[RECORDS PROVIDED Boundary: Start]

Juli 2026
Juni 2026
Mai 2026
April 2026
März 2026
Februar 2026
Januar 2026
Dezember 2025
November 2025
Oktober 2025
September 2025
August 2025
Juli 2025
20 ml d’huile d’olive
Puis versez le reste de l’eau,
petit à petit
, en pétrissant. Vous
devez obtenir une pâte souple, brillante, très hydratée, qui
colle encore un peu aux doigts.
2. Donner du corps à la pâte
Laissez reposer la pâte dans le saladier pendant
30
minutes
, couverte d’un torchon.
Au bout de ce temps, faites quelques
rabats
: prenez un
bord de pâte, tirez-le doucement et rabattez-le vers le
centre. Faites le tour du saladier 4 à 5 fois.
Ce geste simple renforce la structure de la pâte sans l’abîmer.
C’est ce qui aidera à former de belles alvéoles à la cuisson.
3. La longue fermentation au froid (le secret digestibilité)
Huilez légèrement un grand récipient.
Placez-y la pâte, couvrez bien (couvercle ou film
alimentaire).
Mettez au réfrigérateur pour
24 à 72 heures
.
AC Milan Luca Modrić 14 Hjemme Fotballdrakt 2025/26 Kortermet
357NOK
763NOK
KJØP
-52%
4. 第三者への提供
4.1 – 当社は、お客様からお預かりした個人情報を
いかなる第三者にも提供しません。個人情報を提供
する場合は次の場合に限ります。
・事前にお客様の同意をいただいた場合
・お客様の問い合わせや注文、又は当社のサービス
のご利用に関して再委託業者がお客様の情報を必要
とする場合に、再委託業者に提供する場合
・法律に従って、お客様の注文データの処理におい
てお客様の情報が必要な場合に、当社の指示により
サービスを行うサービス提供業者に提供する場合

[RECORDS PROVIDED Boundary: End]
[RECORDS PROVIDED Boundary: Start]

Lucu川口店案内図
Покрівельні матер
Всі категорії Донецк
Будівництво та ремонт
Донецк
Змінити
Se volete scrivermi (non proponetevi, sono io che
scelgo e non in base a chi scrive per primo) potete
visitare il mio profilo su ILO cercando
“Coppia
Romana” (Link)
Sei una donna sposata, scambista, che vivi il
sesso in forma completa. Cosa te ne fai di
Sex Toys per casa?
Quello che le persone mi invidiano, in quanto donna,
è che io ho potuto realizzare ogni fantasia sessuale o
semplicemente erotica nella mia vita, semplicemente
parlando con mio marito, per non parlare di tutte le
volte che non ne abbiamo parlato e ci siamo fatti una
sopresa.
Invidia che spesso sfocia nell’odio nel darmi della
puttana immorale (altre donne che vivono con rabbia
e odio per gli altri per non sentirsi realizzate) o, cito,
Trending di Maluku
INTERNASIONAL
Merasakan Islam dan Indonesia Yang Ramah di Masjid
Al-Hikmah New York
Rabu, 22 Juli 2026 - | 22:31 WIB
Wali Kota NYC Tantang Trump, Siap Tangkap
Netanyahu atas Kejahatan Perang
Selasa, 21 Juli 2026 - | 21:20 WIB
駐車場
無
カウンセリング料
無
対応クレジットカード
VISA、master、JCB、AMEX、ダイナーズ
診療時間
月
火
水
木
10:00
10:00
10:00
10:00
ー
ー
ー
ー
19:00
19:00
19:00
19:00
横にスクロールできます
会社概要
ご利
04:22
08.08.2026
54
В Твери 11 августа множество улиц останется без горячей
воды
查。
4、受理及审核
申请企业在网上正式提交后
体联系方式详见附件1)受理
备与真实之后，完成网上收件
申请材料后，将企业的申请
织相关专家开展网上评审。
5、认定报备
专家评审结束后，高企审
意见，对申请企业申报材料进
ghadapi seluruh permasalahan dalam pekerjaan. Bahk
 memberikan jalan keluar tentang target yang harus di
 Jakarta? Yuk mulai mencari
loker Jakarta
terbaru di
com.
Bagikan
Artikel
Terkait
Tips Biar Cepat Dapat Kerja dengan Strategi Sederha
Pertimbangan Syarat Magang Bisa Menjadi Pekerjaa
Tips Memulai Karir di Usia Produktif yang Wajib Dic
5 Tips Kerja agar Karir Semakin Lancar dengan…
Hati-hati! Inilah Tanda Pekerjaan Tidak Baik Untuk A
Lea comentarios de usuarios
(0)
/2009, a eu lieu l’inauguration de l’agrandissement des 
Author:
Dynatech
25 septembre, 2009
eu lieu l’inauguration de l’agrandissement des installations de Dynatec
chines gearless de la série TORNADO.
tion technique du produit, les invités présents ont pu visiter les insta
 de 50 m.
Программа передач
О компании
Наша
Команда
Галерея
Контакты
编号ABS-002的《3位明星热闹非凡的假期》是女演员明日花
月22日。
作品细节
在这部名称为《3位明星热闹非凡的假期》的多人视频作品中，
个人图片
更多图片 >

[RECORDS PROVIDED Boundary: End]
[RECORDS PROVIDED Boundary: Start]

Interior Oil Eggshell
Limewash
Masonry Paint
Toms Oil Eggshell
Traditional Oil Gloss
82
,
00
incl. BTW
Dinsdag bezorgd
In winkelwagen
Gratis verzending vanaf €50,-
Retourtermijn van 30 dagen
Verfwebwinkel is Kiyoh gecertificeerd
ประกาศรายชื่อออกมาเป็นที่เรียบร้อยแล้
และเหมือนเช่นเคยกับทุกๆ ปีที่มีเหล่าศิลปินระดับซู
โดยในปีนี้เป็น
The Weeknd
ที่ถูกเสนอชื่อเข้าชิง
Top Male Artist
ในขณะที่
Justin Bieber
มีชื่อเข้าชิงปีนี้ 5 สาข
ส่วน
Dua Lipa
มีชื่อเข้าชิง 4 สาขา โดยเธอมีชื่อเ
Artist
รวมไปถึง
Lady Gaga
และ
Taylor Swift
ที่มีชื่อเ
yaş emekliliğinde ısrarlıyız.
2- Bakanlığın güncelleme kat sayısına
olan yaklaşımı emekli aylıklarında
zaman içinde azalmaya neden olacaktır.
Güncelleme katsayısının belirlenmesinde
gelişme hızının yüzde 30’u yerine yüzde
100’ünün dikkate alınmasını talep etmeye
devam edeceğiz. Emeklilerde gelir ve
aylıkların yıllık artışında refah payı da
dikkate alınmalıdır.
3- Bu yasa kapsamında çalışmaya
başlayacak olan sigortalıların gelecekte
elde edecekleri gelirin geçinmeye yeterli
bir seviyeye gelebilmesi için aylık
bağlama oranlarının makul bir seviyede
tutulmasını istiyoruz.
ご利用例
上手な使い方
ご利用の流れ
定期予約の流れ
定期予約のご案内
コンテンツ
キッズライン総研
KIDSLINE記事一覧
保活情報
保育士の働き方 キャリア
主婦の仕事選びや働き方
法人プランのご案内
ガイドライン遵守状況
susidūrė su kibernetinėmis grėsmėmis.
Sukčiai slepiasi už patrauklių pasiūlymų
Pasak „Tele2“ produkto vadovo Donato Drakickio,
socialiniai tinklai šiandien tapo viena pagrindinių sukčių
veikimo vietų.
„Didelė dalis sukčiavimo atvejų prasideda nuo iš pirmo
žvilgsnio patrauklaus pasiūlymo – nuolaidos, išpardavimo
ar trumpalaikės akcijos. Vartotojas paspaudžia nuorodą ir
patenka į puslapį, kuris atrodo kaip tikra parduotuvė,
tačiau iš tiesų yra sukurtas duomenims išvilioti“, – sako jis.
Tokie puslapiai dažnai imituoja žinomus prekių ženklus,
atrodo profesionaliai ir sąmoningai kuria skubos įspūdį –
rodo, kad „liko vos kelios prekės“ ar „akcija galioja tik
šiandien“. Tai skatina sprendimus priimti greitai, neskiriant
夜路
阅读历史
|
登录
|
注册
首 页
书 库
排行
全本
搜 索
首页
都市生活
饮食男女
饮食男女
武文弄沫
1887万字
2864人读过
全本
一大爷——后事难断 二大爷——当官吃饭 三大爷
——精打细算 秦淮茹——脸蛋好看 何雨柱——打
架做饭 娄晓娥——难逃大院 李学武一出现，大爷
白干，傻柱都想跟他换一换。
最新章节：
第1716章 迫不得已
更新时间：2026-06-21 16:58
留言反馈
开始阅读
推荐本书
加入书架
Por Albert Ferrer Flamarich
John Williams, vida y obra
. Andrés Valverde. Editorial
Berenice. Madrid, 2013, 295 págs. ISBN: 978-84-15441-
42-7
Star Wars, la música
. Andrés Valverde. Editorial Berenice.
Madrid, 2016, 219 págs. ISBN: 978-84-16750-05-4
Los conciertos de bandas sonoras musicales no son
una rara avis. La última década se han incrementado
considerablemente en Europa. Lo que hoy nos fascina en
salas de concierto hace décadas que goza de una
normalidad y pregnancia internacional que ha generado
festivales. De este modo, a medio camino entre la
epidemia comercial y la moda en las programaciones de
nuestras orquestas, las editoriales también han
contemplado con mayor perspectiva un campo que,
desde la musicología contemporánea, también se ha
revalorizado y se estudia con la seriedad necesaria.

[RECORDS PROVIDED Boundary: End]

## [EXERCISE DESCRIPTION]
Return every line of the material in which the word "saladier" is found.

## [THE ANSWER]
Laissez reposer la pâte dans le saladier pendant
centre. Faites le tour du saladier 4 à 5 fois.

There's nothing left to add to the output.